Ray Bradbury and Edgar Rice Burroughs enthralled me with their stories about Mars. When I read about the Red Rising series it had Alison written all over it: set on Mars in the future, check. Starts in a mining society, check. Infiltrating nobility modeled on Roman mythology, check. I was all over it.
However, I found Red Rising fell flat for me, at least for most of the novel. I liked Darrow and his mining community, as well as his wife, Eo, and the permanent contest for the Laurel to win more food for the families in his division.
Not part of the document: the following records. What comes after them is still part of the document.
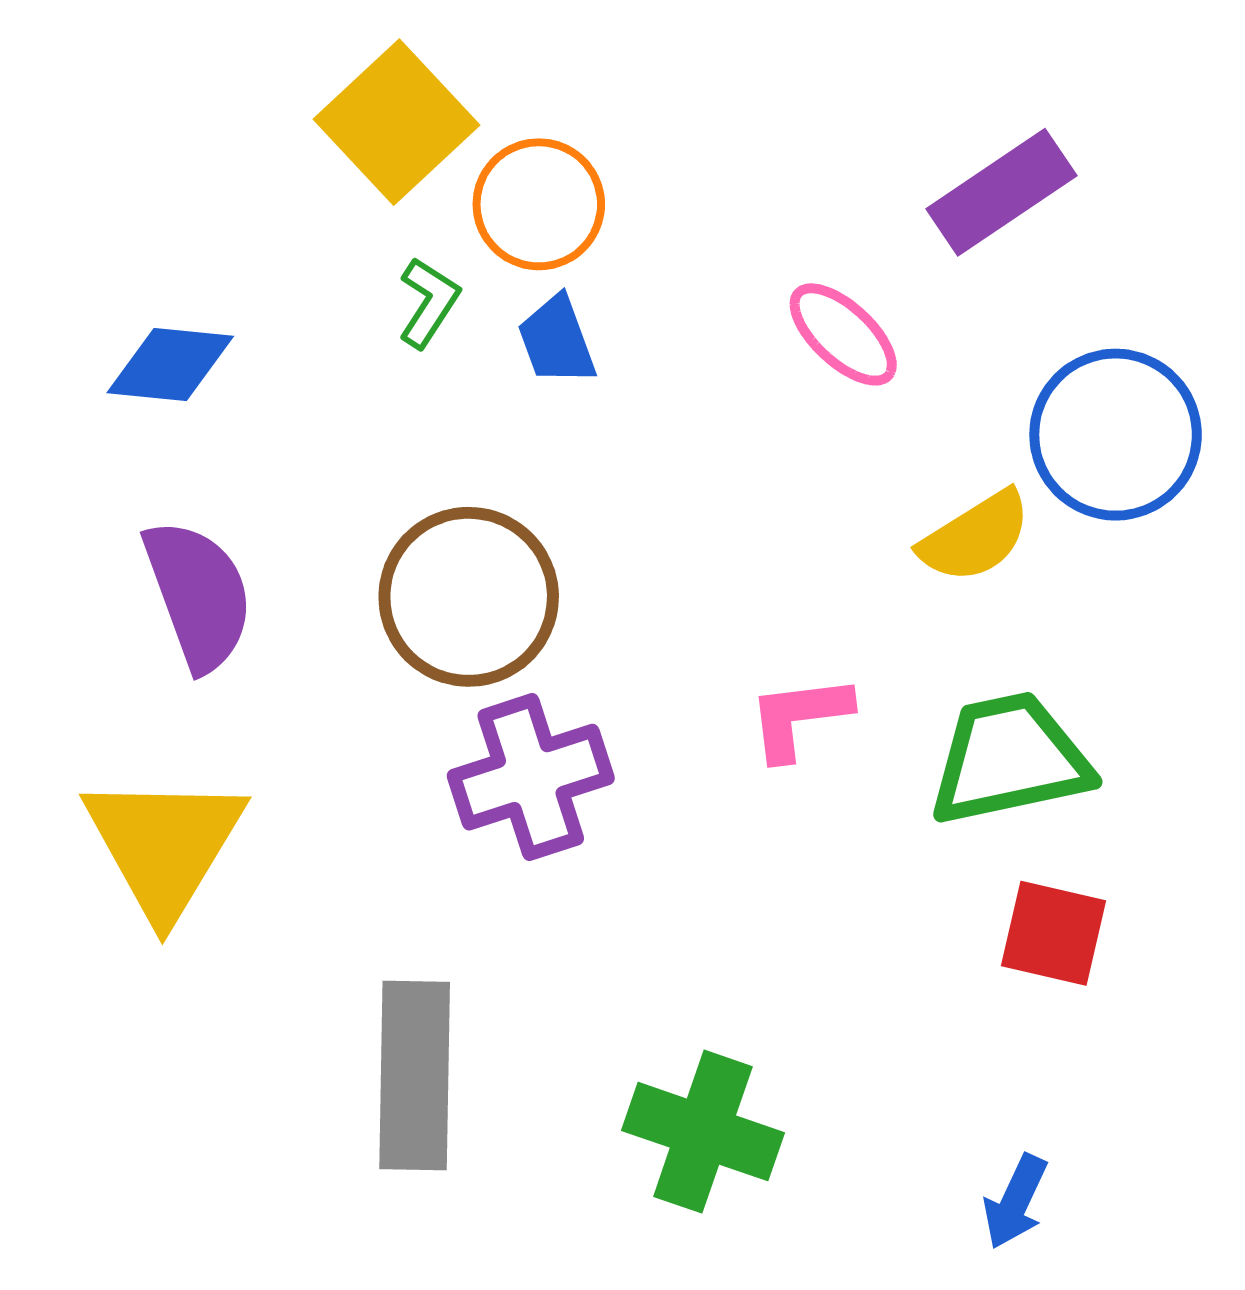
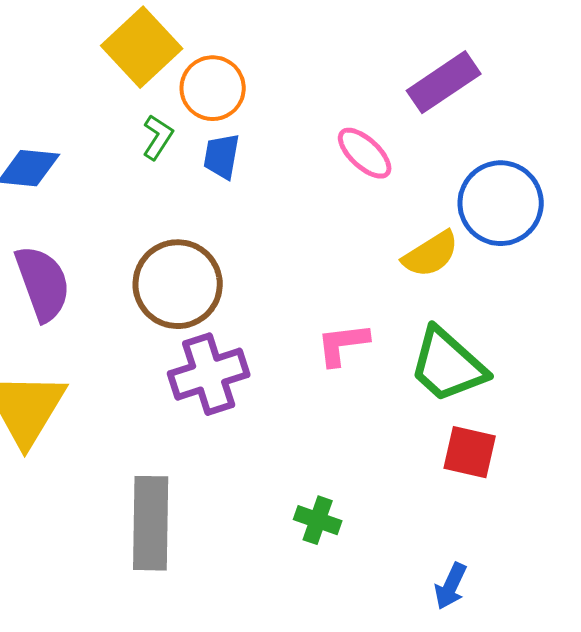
blue trapezoid: (557, 340) -> (222, 156), turned 30
green trapezoid: (1009, 759) -> (448, 365), turned -126
green cross: (703, 1132) -> (318, 520), moved, size x0.6

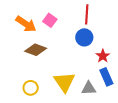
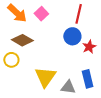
red star: (103, 56) -> (89, 47), moved
yellow circle: (31, 88) -> (11, 60), moved

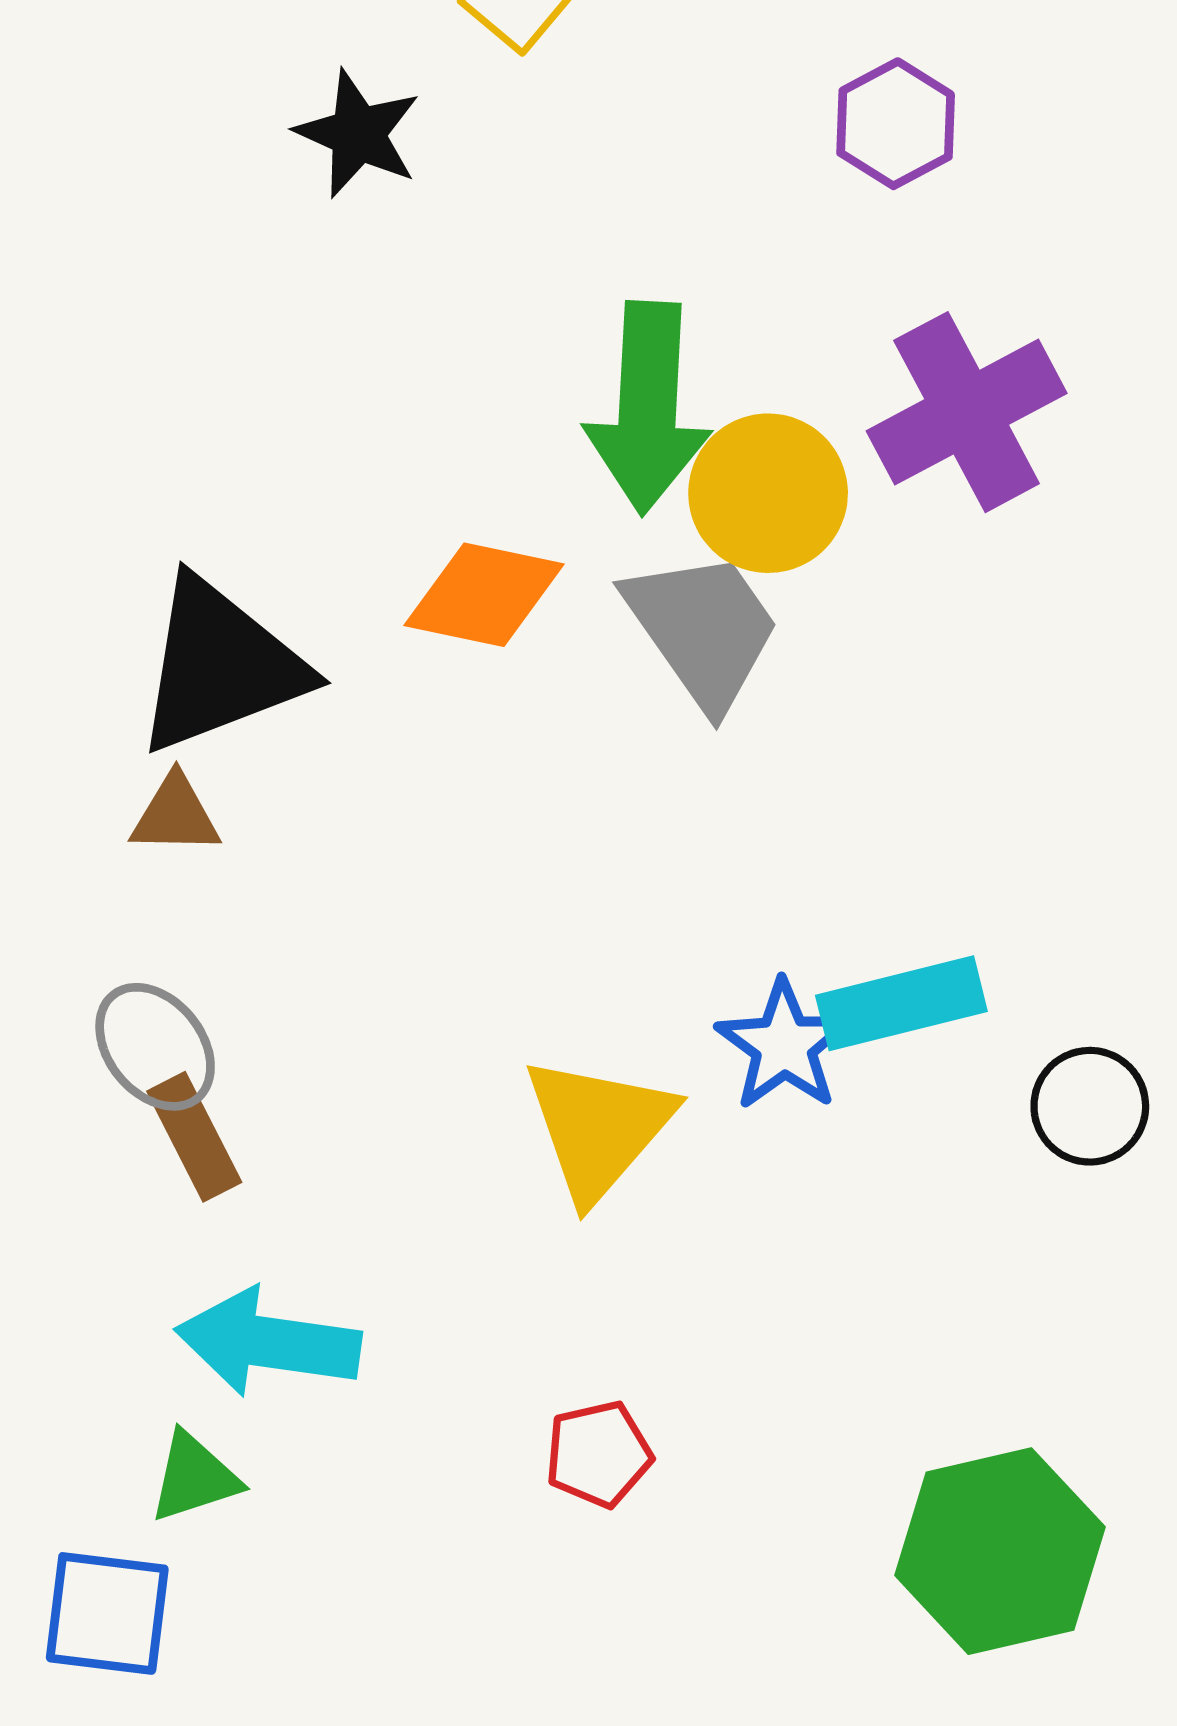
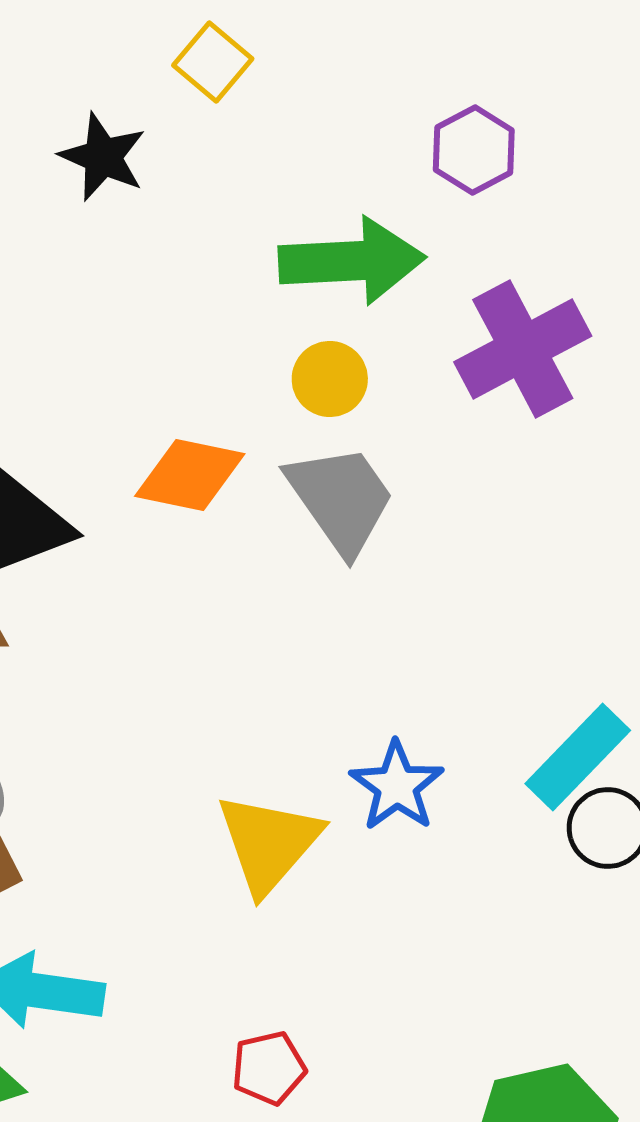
green arrow: (648, 408) -> (352, 261), moved, turned -96
yellow circle: (768, 493) -> (330, 379), moved, size x0.7
cyan rectangle: (901, 1003) -> (578, 757), moved, turned -32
WAIT A MINUTE. This sounds familiar, right? If you’re thinking Hunger Games, it’s kind of impossible not to. Granted, any dystopian novel now is automatically held up to Katniss Level, but I was determined to give Red Rising a chance as a separate novel.
I ended up liking, not loving, the book. I didn’t get enthralled as I was with Wool, when I simply couldn’t stop turning the pages and found it was 2 am and ‘time for just one more chapter.’
The reason for my disconnect, I think, was the unwieldy nature of the plot. Pierce Brown starts the action in the mining society, but a quarter of the way through it switches to the elite society of the Golds complete with ANOTHER contest in an academy between twelve houses of students.
This means I had to forget the first world as well as its complex structure of characters and start over with a completely new (and extremely large) group of new characters. Hang on – make that twelve groups of characters, since there are a dozen Houses completing for the top spot.
Brown succeeds somewhat, although having such a huge task bogs down the book. As a result, the final part suffers from White Room syndrome. We move from the mines, to a rebel outpost, to a training facility, to another facility, to a castle, a cave, another castle, a field, a forest… I felt like Johnny McCartney, Paul’s grandfather, from the Beatles’ film A Hard Day’s Night - “I thought I was supposed to be getting a change of scenery. But so far, I’ve been in a train and a room, and a car and a room, and a room and a room.”
All this meant I couldn’t really picture where Darrow and Cassius / Mustang / Roque / whoever were at the moment. If Brown had spent a bit more on world-building I think he would have seen his setting was too huge, too overbearing. It’s easy to slap on another castle or facility for your plot – much harder to keep things simple and really explore the microverse you’ve created for your readers.
Even the characters were White Roomed. Darrow completely changes his appearance when he infiltrates the upper echelon of the Golds, so I had no idea what he looked like (except he’s supposed to be gorgeous, of course.) Ditto Eo, his wife, (but of course she was gorgeous as well.) Then there’s Cassius, who is athletic and gorgeous, and Mustang, also athletic and gorgeous…. At this point I glazed over. WHERE ARE THE CHARACTER FLAWS?
Much has been written on the subject of Brown’s language. It’s supposed to be archaic, with a hint of epic fantasy and an original construct. As a result we have words like ‘gorydamn, gravboots, HighLingo, gorywell, drillBoy, goryballs…’ Yeah. There’s a lot of gory going on. However, I can deal with made up words. What I couldn’t get past was the idea that miners would sing songs with lines like these: ‘We fell and fell and danced along to croon a knell of rights and wrongs…’
TO CROON A KNELL? REALLY? I found myself longing for good, old-fashioned Anglo-Saxon curses at that point.
However, what kept me going was the repeated plotpoint that all contests were pre-decided. No matter what one does, Darrow discovers, the outcome is already written. And so, of course, he decides to change it.
That decisiveness in the face of injustice kept me reading to the end, hoping for justice. And along the way, the book gelled and became interesting just in time for the next installment in the series, of course.
I understand Red Rising is already optioned for a movie. Probably it will do well, since the actors will give actual faces to the vague characters, and staging will create real settings. If you enjoyed Jupiter Ascending and don’t mind slogging through an overblown beginning to reach a better finale, you might give Red Rising a try.